**Required work**
Pictures aside, restate the records below exactly as written.

(Material provided begins)

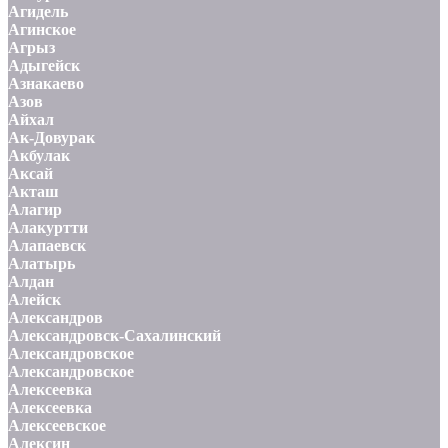
Агидель
Агинское
Агрыз
Адыгейск
Азнакаево
Азов
Айхал
Ак-Довурак
Акбулак
Аксай
Акташ
Алагир
Алакуртти
Алапаевск
Алатырь
Алдан
Алейск
Александров
Александровск-Сахалинский
Александровское
Александровское
Алексеевка
Алексеевка
Алексеевское
Алексин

(Material provided ends)

**Result**
Агидель
Агинское
Агрыз
Адыгейск
Азнакаево
Азов
Айхал
Ак-Довурак
Акбулак
Аксай
Акташ
Алагир
Алакуртти
Алапаевск
Алатырь
Алдан
Алейск
Александров
Александровск-Сахалинский
Александровское
Александровское
Алексеевка
Алексеевка
Алексеевское
Алексин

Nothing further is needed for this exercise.